Fig. 3. Structural motifs in (C₆₀)(14tfib)₂ and cocrystals of anthra and pyr with ofiab: (a) the C–I⋯C contact between iodine and C₆₀ in (C₆₀)(14tfib)₂ (CCDC code 2240201); (b) interpenetration of two sql-grids in (C₆₀)(14tfib)₂; (c) space-filling representation of three distinct (C₆₀)(14tfib)₂sql-grids; (d) fragment of the supramolecular ladder in (anthra)(ofiab)₂ (CCDC code 2240205) and (e) in (pyr)(ofiab)₂ (CCDC code 2240206).

Fig. 4. Outcomes of CSD searches for short C–I⋯C contacts to alkene, alkyne, 5-, 6- and 7-membered ring acceptors based on aromatic carbon and selected representative structures. (a) Distribution of the I⋯C contact lengths shorter than 4.68 Å across different acceptor types. For each XB acceptor type, the fraction of contacts with a linear geometry (C–I⋯C angle in the range from 140° to 180°) corresponding to halogen bonding, is indicated on the outer circle by a dotted pattern. Plots of the distribution of lengths and angles for C–I⋯C contacts to: (b) 6-membered ring and (c) alkyne (CC) acceptors. To guide the eye, contacts shorter than the van der Waals limit of 3.68 Å are shown in purple.

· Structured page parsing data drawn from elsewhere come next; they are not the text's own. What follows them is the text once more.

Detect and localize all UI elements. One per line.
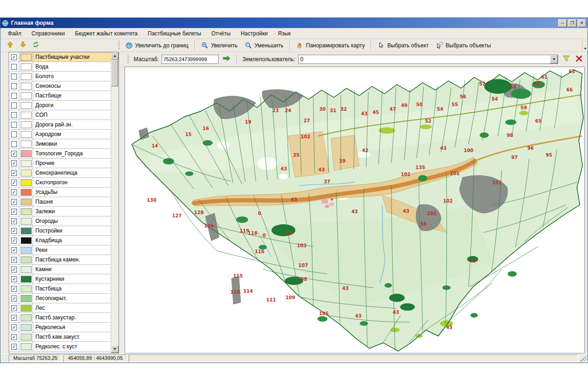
layer-checkbox[interactable]: ✓ xyxy=(9,178,19,187)
scrollbar-track[interactable] xyxy=(111,60,119,346)
menu-item-6[interactable]: Настройки xyxy=(236,29,272,38)
menu-item-4[interactable]: Пастбищные билеты xyxy=(143,29,206,38)
layer-label[interactable]: Вода xyxy=(33,62,111,71)
layer-row-16[interactable]: ✓Пашня xyxy=(9,197,111,207)
refresh-layers-button[interactable] xyxy=(30,40,41,51)
toolbar-button-5[interactable]: Выбрать объект xyxy=(374,40,432,51)
layer-checkbox[interactable]: ✓ xyxy=(9,168,19,177)
close-button[interactable]: ✕ xyxy=(577,19,586,27)
layer-row-8[interactable]: Дорога рай.зн. xyxy=(9,120,111,130)
toolbar-button-1[interactable]: Увеличить до границ xyxy=(122,40,192,51)
layer-label[interactable]: Пашня xyxy=(33,197,111,206)
menu-item-3[interactable]: Бюджет жайыт комитета xyxy=(70,29,142,38)
layer-row-28[interactable]: ✓Пастб.закустар. xyxy=(9,313,111,323)
layer-checkbox[interactable]: ✓ xyxy=(9,284,19,293)
layer-checkbox[interactable] xyxy=(9,110,19,119)
layer-checkbox[interactable]: ✓ xyxy=(9,187,19,197)
menu-item-7[interactable]: Язык xyxy=(273,29,295,38)
clear-filter-button[interactable] xyxy=(574,54,584,64)
layer-row-14[interactable]: ✓Скотопрогон xyxy=(9,178,111,187)
toolbar-button-3[interactable]: Уменьшить xyxy=(241,40,287,51)
layer-checkbox[interactable] xyxy=(9,62,19,71)
scrollbar-thumb[interactable] xyxy=(111,60,118,86)
layer-row-19[interactable]: ✓Постройки xyxy=(9,226,111,236)
layer-label[interactable]: Дороги xyxy=(33,101,111,110)
layer-label[interactable]: Топология_Города xyxy=(33,149,111,158)
layer-checkbox[interactable] xyxy=(9,81,19,91)
layer-checkbox[interactable]: ✓ xyxy=(9,303,19,312)
layer-label[interactable]: Пастбища камен. xyxy=(33,255,111,264)
combo-dropdown-button[interactable] xyxy=(550,55,558,63)
layer-label[interactable]: Скотопрогон xyxy=(33,178,111,187)
layer-label[interactable]: Аэродром xyxy=(33,130,111,139)
layer-label[interactable]: Дорога рай.зн. xyxy=(33,120,111,129)
layer-checkbox[interactable]: ✓ xyxy=(9,294,19,303)
layer-checkbox[interactable]: ✓ xyxy=(9,274,19,284)
layer-row-20[interactable]: ✓Кладбища xyxy=(9,236,111,245)
layer-row-11[interactable]: ✓Топология_Города xyxy=(9,149,111,159)
layer-label[interactable]: Пастб.закустар. xyxy=(33,313,111,322)
layer-checkbox[interactable]: ✓ xyxy=(9,159,19,168)
layer-label[interactable]: Редколесья xyxy=(33,323,111,332)
filter-button[interactable] xyxy=(561,54,571,64)
maximize-button[interactable]: ❐ xyxy=(568,19,577,27)
layer-label[interactable]: Постройки xyxy=(33,226,111,235)
layer-row-13[interactable]: ✓Сенохранилища xyxy=(9,168,111,178)
layer-label[interactable]: Сенохранилища xyxy=(33,168,111,177)
menu-item-5[interactable]: Отчёты xyxy=(207,29,235,38)
layer-checkbox[interactable]: ✓ xyxy=(9,323,19,332)
layer-checkbox[interactable]: ✓ xyxy=(9,216,19,226)
toolbar-button-2[interactable]: Увеличить xyxy=(198,40,241,51)
layer-label[interactable]: Кустарники xyxy=(33,274,111,284)
layer-checkbox[interactable]: ✓ xyxy=(9,313,19,322)
layer-row-17[interactable]: ✓Залежи xyxy=(9,207,111,216)
layer-row-25[interactable]: ✓Пастбища xyxy=(9,284,111,294)
layer-checkbox[interactable]: ✓ xyxy=(9,52,19,62)
apply-scale-button[interactable] xyxy=(221,54,232,64)
layer-row-31[interactable]: ✓Редколес. с куст xyxy=(9,342,111,352)
layer-label[interactable]: Редколес. с куст xyxy=(33,342,111,351)
layer-label[interactable]: Залежи xyxy=(33,207,111,216)
layer-row-5[interactable]: Пастбище xyxy=(9,91,111,101)
layer-checkbox[interactable]: ✓ xyxy=(9,342,19,351)
layer-label[interactable]: Пастбище xyxy=(33,91,111,100)
layer-row-22[interactable]: ✓Пастбища камен. xyxy=(9,255,111,265)
layer-row-23[interactable]: ✓Камни xyxy=(9,265,111,274)
layer-row-3[interactable]: Болото xyxy=(9,72,111,81)
layer-row-26[interactable]: ✓Лесопокрыт. xyxy=(9,294,111,303)
layer-label[interactable]: Сенокосы xyxy=(33,81,111,91)
layer-checkbox[interactable] xyxy=(9,101,19,110)
layer-row-24[interactable]: ✓Кустарники xyxy=(9,274,111,284)
layer-checkbox[interactable]: ✓ xyxy=(9,236,19,245)
layer-label[interactable]: Огороды xyxy=(33,216,111,226)
layer-checkbox[interactable]: ✓ xyxy=(9,332,19,341)
toolbar-grip[interactable] xyxy=(118,41,120,50)
layer-label[interactable]: Лес xyxy=(33,303,111,312)
layer-row-29[interactable]: ✓Редколесья xyxy=(9,323,111,332)
layer-checkbox[interactable]: ✓ xyxy=(9,265,19,274)
layer-label[interactable]: СОП xyxy=(33,110,111,119)
layer-row-30[interactable]: ✓Пастб.кам.закуст. xyxy=(9,332,111,342)
layer-row-6[interactable]: Дороги xyxy=(9,101,111,110)
scroll-down-button[interactable]: ▼ xyxy=(111,346,119,353)
toolbar-button-4[interactable]: Панорамировать карту xyxy=(293,40,368,51)
layer-label[interactable]: Пастбищные участки xyxy=(33,52,111,62)
layer-checkbox[interactable]: ✓ xyxy=(9,245,19,255)
scroll-up-button[interactable]: ▲ xyxy=(111,52,119,60)
layer-label[interactable]: Усадьбы xyxy=(33,187,111,197)
menu-item-2[interactable]: Справочники xyxy=(27,29,70,38)
layer-label[interactable]: Реки xyxy=(33,245,111,255)
menu-item-1[interactable]: Файл xyxy=(3,29,26,38)
layer-row-15[interactable]: ✓Усадьбы xyxy=(9,187,111,197)
move-layer-down-button[interactable] xyxy=(17,40,28,51)
map-viewport[interactable]: 6361606658575654555965504947544543323130… xyxy=(124,67,585,353)
layer-label[interactable]: Лесопокрыт. xyxy=(33,294,111,303)
layer-row-27[interactable]: ✓Лес xyxy=(9,303,111,313)
layer-row-10[interactable]: Зимовки xyxy=(9,139,111,149)
layer-checkbox[interactable] xyxy=(9,130,19,139)
layer-row-1[interactable]: ✓Пастбищные участки xyxy=(9,52,111,62)
layer-row-18[interactable]: ✓Огороды xyxy=(9,216,111,226)
layer-checkbox[interactable]: ✓ xyxy=(9,207,19,216)
layer-checkbox[interactable] xyxy=(9,91,19,100)
layer-checkbox[interactable]: ✓ xyxy=(9,149,19,158)
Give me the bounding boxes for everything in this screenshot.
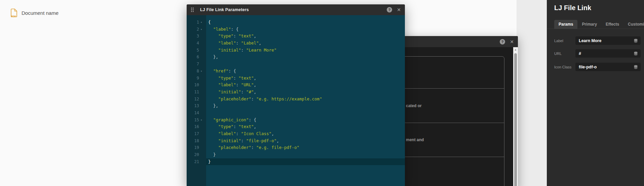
settings-row-text: cated or (406, 103, 422, 108)
scrollbar-track[interactable]: ▲ (513, 47, 518, 186)
code-line[interactable]: 10 "label": "URL", (187, 82, 405, 89)
code-line[interactable]: 4 "label": "Label", (187, 40, 405, 47)
parameters-modal-header[interactable]: LJ File Link Parameters ? ✕ (187, 4, 405, 15)
code-fold-arrow[interactable]: ▾ (199, 19, 206, 26)
code-fold-arrow (199, 33, 206, 40)
field-label: Label (554, 39, 563, 43)
line-number: 10 (187, 82, 199, 89)
code-line[interactable]: 20 } (187, 151, 405, 158)
code-fold-arrow (199, 61, 206, 68)
line-number: 5 (187, 47, 199, 54)
modal-title: LJ File Link Parameters (200, 7, 249, 12)
code-text: "graphic_icon": { (206, 117, 405, 124)
tab-effects[interactable]: Effects (601, 20, 623, 29)
code-fold-arrow (199, 47, 206, 54)
scrollbar-thumb[interactable] (514, 53, 517, 186)
field-value: Learn More (579, 38, 601, 43)
code-text: "initial": "#", (206, 89, 405, 96)
scrollbar-up-arrow-icon[interactable]: ▲ (513, 48, 518, 52)
url-input[interactable]: # (575, 49, 641, 58)
code-line[interactable]: 18 "initial": "file-pdf-o", (187, 137, 405, 145)
line-number: 15 (187, 117, 199, 124)
line-number: 12 (187, 96, 199, 103)
sidebar-tabs: Params Primary Effects Customize (547, 20, 644, 29)
code-line[interactable]: 14 (187, 110, 405, 117)
line-number: 8 (187, 68, 199, 75)
code-line[interactable]: 3 "type": "text", (187, 33, 405, 40)
code-text: "label": "Icon Class", (206, 130, 405, 137)
tab-customize[interactable]: Customize (623, 20, 644, 29)
label-input[interactable]: Learn More (575, 36, 641, 45)
code-line[interactable]: 12 "placeholder": "e.g. https://example.… (187, 96, 405, 103)
close-icon[interactable]: ✕ (510, 39, 514, 44)
help-button[interactable]: ? (500, 39, 505, 44)
code-line[interactable]: 13 }, (187, 102, 405, 110)
drag-handle-icon[interactable] (191, 8, 194, 12)
code-line[interactable]: 16 "type": "text", (187, 123, 405, 130)
code-line[interactable]: 11 "initial": "#", (187, 89, 405, 96)
code-fold-arrow (199, 40, 206, 47)
line-number: 4 (187, 40, 199, 47)
code-line[interactable]: 2▾ "label": { (187, 26, 405, 33)
code-text: } (206, 151, 405, 158)
line-number: 6 (187, 54, 199, 61)
line-number: 9 (187, 75, 199, 82)
field-row-url: URL # (547, 49, 644, 58)
code-text: }, (206, 102, 405, 110)
code-line[interactable]: 5 "initial": "Learn More" (187, 47, 405, 54)
help-button[interactable]: ? (387, 7, 392, 12)
settings-row-text: ment and (406, 137, 424, 142)
line-number: 1 (187, 19, 199, 26)
code-fold-arrow (199, 82, 206, 89)
icon-class-input[interactable]: file-pdf-o (575, 63, 641, 71)
code-line[interactable]: 21} (187, 158, 405, 165)
code-fold-arrow (199, 110, 206, 117)
code-fold-arrow (199, 102, 206, 110)
code-lines: 1▾{2▾ "label": {3 "type": "text",4 "labe… (187, 15, 405, 165)
document-list-item[interactable]: PDF Document name (10, 8, 59, 18)
line-number: 14 (187, 110, 199, 117)
code-line[interactable]: 8▾ "href": { (187, 68, 405, 75)
line-number: 21 (187, 158, 199, 165)
code-text: "type": "text", (206, 75, 405, 82)
code-editor[interactable]: 1▾{2▾ "label": {3 "type": "text",4 "labe… (187, 15, 405, 186)
field-row-label: Label Learn More (547, 36, 644, 45)
code-fold-arrow (199, 89, 206, 96)
line-number: 17 (187, 130, 199, 137)
code-line[interactable]: 19 "placeholder": "e.g. file-pdf-o" (187, 144, 405, 151)
code-line[interactable]: 15▾ "graphic_icon": { (187, 117, 405, 124)
code-text (206, 61, 405, 68)
code-line[interactable]: 9 "type": "text", (187, 75, 405, 82)
line-number: 19 (187, 144, 199, 151)
close-icon[interactable]: ✕ (397, 7, 401, 12)
code-text (206, 110, 405, 117)
field-row-icon-class: Icon Class file-pdf-o (547, 63, 644, 71)
tab-primary[interactable]: Primary (577, 20, 601, 29)
code-fold-arrow[interactable]: ▾ (199, 26, 206, 33)
code-fold-arrow (199, 130, 206, 137)
field-label: URL (554, 52, 562, 56)
database-icon[interactable] (634, 51, 638, 56)
code-text: "placeholder": "e.g. file-pdf-o" (206, 144, 405, 151)
code-line[interactable]: 17 "label": "Icon Class", (187, 130, 405, 137)
code-text: "placeholder": "e.g. https://example.com… (206, 96, 405, 103)
code-text: { (206, 19, 405, 26)
code-fold-arrow (199, 75, 206, 82)
code-text: "initial": "file-pdf-o", (206, 137, 405, 145)
line-number: 13 (187, 102, 199, 110)
code-line[interactable]: 1▾{ (187, 19, 405, 26)
code-fold-arrow (199, 158, 206, 165)
code-line[interactable]: 7 (187, 61, 405, 68)
database-icon[interactable] (634, 38, 638, 43)
code-fold-arrow[interactable]: ▾ (199, 68, 206, 75)
code-line[interactable]: 6 }, (187, 54, 405, 61)
line-number: 3 (187, 33, 199, 40)
field-value: # (579, 51, 581, 56)
code-text: "label": { (206, 26, 405, 33)
tab-params[interactable]: Params (554, 20, 577, 29)
code-fold-arrow[interactable]: ▾ (199, 117, 206, 124)
database-icon[interactable] (634, 65, 638, 69)
code-text: "type": "text", (206, 123, 405, 130)
code-fold-arrow (199, 123, 206, 130)
line-number: 11 (187, 89, 199, 96)
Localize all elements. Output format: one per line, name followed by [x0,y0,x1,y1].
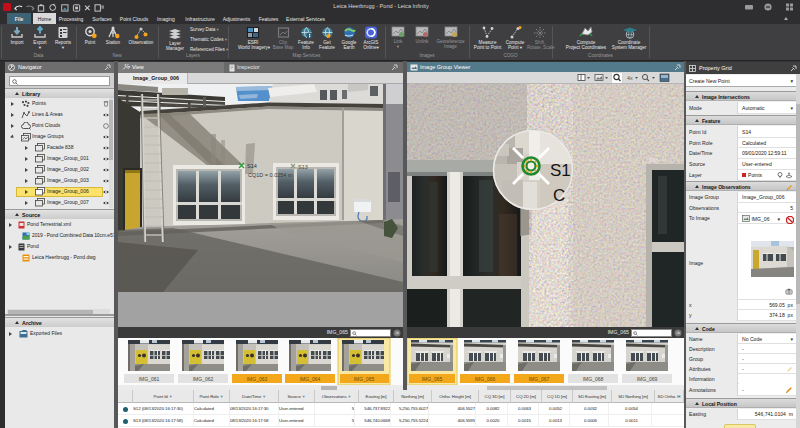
svg-text:S1: S1 [550,161,571,180]
svg-text:IMG_068: IMG_068 [583,376,604,382]
svg-text:S18: S18 [649,157,658,163]
svg-text:S13: S13 [298,164,308,170]
svg-text:IMG_065: IMG_065 [422,376,443,382]
svg-text:IMG_066: IMG_066 [475,376,496,382]
svg-text:C: C [553,186,565,205]
svg-text:IMG_065: IMG_065 [354,376,375,382]
svg-text:IMG_062: IMG_062 [193,376,214,382]
svg-text:IMG_064: IMG_064 [300,376,321,382]
svg-text:4x: 4x [627,75,633,81]
svg-text:IMG_063: IMG_063 [247,376,268,382]
svg-text:CQ1D = 0.0254 m: CQ1D = 0.0254 m [248,172,293,178]
svg-text:S14: S14 [247,163,257,169]
svg-text:IMG_061: IMG_061 [139,376,160,382]
svg-text:IMG_067: IMG_067 [529,376,550,382]
svg-text:IMG_069: IMG_069 [637,376,658,382]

Plots of the distribution of C–I⋯C contact lengths and angles for 5- and 7-membered ring, as well as alkene (CC) acceptors, are given in the ESI. Fragment of the crystal structures of: (d) (phenanthrene)(14tfib)₂ and (e) (chrysene)(14tfib)₃, illustrating the appearance of the C–I⋯π_C ladder motif.

Fig. 5. Change in luminescence spectra upon the formation of halogen-bonded cocrystals with aromatic XB acceptors. (a) Solid-state luminescence spectra for pyr (blue) and (pyr)(14tfib)₂ (red). (b) A sample of (top) pyr and (bottom) (pyr)(14tfib)₂ excited with 365 nm LED light. (c) Solid-state luminescence spectra for cor (green) and (cor)(14tfib)₂ (red). (d) A sample of (top) cor and (bottom) (cor)(14tfib)₂ excited with 365 nm LED light. (e) Solid-state luminescence spectra for α-pery and (pery)(14tfib)₂. (f) A sample of (top) α-pery and (bottom) (pery)(14tfib)₂ excited with 365 nm LED light.